Pendant la prolongation, le but de Domagoj Vida achève de casser l’ambiance. Sur la terrasse du Tenisty Dvorik, le bar-restaurant le plus proche de la fan zone, les clients ne regardent presque plus le match. Assis en haut des rampes du petit skate park de la place, les ados du coin font la gueule. Yevgeni, lui, n’a pas l’intention de baisser les bras. Il a grimpé sur la clôture qui délimite la fan zone et chante, seul, l’hymne russe. « Je vais te dire ce qui est important : croire en son équipe, croire en sa famille, croire en ses amis » , déclame-t-il en descendant. Derrière, son pote est abattu. « Sergeï pleure, mais moi je savais que la Russie perdrait ce soir, et ce n’est pas une raison pour arrêter de les soutenir » , enfonce-t-il. Dix secondes plus tard, Mario Fernandes égalise et Yevgeni devient dingue. Il remonte sur la barrière, balance sa chapka dans la foule, bondit sur une poubelle et fait tourner son drapeau, crie à s’en péter les cordes vocales. Alors que le jeu reprend, un homme derrière lui crie de se baisser. « Ferme ta gueule, rétorque Yevgeni, si je ne suis pas là, la Russie perd ! » Une minute après, la barrière craque, sans réaction de la part des forces de l’ordre présentes à proximité.

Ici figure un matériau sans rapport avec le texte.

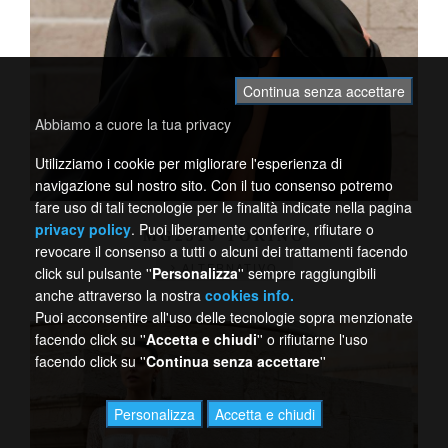
Continua senza accettare
Abbiamo a cuore la tua privacy
Utilizziamo i cookie per migliorare l'esperienza di
navigazione sul nostro sito. Con il tuo consenso potremo
fare uso di tali tecnologie per le finalità indicate nella pagina
privacy policy
. Puoi liberamente conferire, rifiutare o
MG2510 TORINO
revocare il consenso a tutti o alcuni dei trattamenti facendo
ALTERNATIVO
click sul pulsante ''
Personalizza
'' sempre raggiungibili
anche attraverso la nostra
cookies info.
Puoi acconsentire all'uso delle tecnologie sopra menzionate
facendo click su ''
Accetta e chiudi
'' o rifiutarne l'uso
facendo click su ''
Continua senza accettare
''
Personalizza
Accetta e chiudi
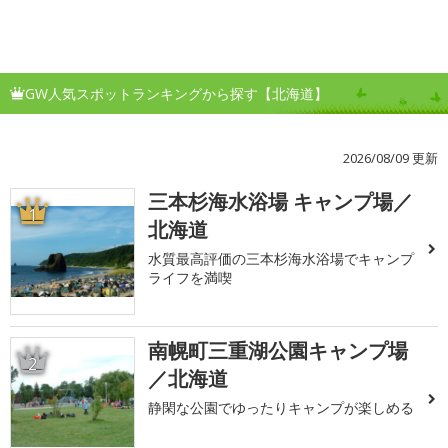
GW人気スポットランキングから探す【北海道】
2026/08/09 更新
三本杉海水浴場 キャンプ場／
1
北海道
水質最高評価の三本杉海水浴場でキャンプ
ライフを満喫
南幌町三重湖公園キャンプ場
2
／北海道
静閑な公園でゆったりキャンプが楽しめる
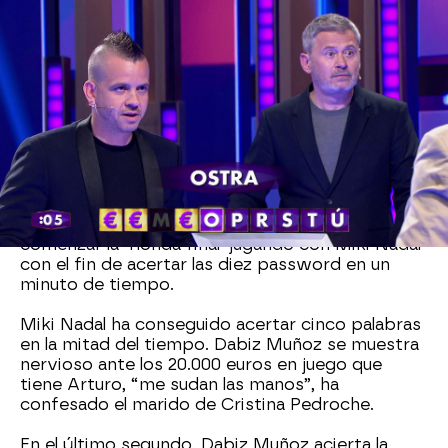
El cocinero ya ha demostrado que es capaz de
acertar cinco palabras seguidas en la 'Ronda final'
y ha causado la sorpresa en el último segundo en
la última 'Ronda final' del concurso.
Arturo ha vencido a Marc en la ‘Súper Password’
y juega la ‘Ronda final’ para intentar llevarse
20.000 euros en el concurso con la ayuda de
Dabiz Muñoz y Miki Nadal.
En esta ocasión, el sevillano ha decidido
comenzar la ‘Ronda final’ jugando con Miki Nadal
con el fin de acertar las diez password en un
minuto de tiempo.
Miki Nadal ha conseguido acertar cinco palabras
en la mitad del tiempo. Dabiz Muñoz se muestra
nervioso ante los 20.000 euros en juego que
tiene Arturo, “me sudan las manos”, ha
confesado el marido de Cristina Pedroche.
En el último segundo, Dabiz Muñoz acierta la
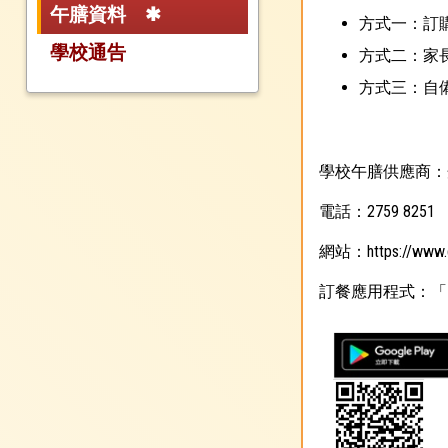
午膳資料
方式一：訂
學校通告
方式二：家
方式三：自
學校午膳供應商：
電話：2759 8251
網站：
https://www
訂餐應用程式：「Dann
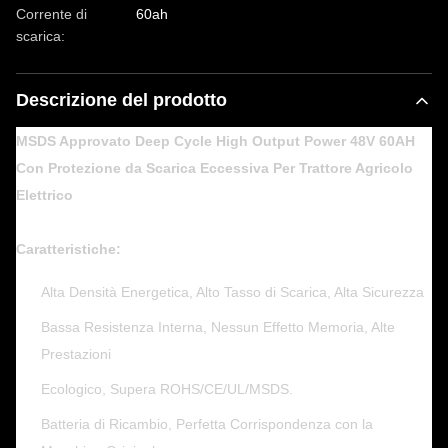
Corrente di
60ah
scarica:
Descrizione del prodotto
MSDS Approvato Deep Cycle High Output Power 48V 60AH
Con Protezione da Scarica Eccessiva Per Trattore Agricolo
Elettrico
Caratteristiche:
Alta Densità Energetica, Alto Tasso di Scarica, Alta Sicurezza
Bassa Resistenza Interna, Nessun Effetto Memoria, Alte
Prestazioni
Ecologico, Supera ROHS/CE/UL/MSDS.
Batteria di Ricambio, Perfetta Corrispondenza con la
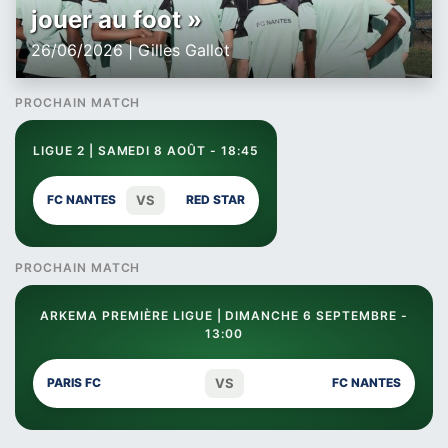
jouer au foot »
26/06/2026 | Gilles Gallot
PROCHAIN MATCH
LIGUE 2 | SAMEDI 8 AOÛT - 18:45
VS
FC NANTES
RED STAR
PROCHAIN MATCH
ARKEMA PREMIÈRE LIGUE | DIMANCHE 6 SEPTEMBRE -
13:00
VS
PARIS FC
FC NANTES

Quand Rakitić inscrit le tir au but vainqueur pour la Croatie, passé un soupir de déception, la foule rentre calmement chez elle, alors que Sergei et Yevgeni tentent, sans succès, de la faire chanter une dernière fois. « Il n’y a que des faux supporters ici » , siffle Yevgeni. Andreï, un homme dont le tee-shirt représente un ours tirant à la kalash, sourit en disant qu’il s’attendait à la défaite. Boris, lui, affirme qu’il n’est pas triste du tout. « Je supportais l’Allemagne au début, maintenant je supporte la Belgique, lance-t-il. Ma patrie, c’est l’Ukraine. Je peux te le dire : le jour de l’indépendance de l’Ukraine, le 24 août 2013 (quelques mois avant la crise de mars 2014, N.D.L.R.), il y avait autant de monde sur cette place. » De toute façon, il n’est plus l’heure de parler foot, ni politique. Chez Pivorotti, le bar à bière du coin, il y a déjà la queue. Sur les quais, non loin, où s’alignent les boîtes de nuit, les filles défilent déjà en robe et talons. Élimination ou pas, annexion ou pas, sanctions ou pas, ce soir, c’est samedi soir. Et la fête commence.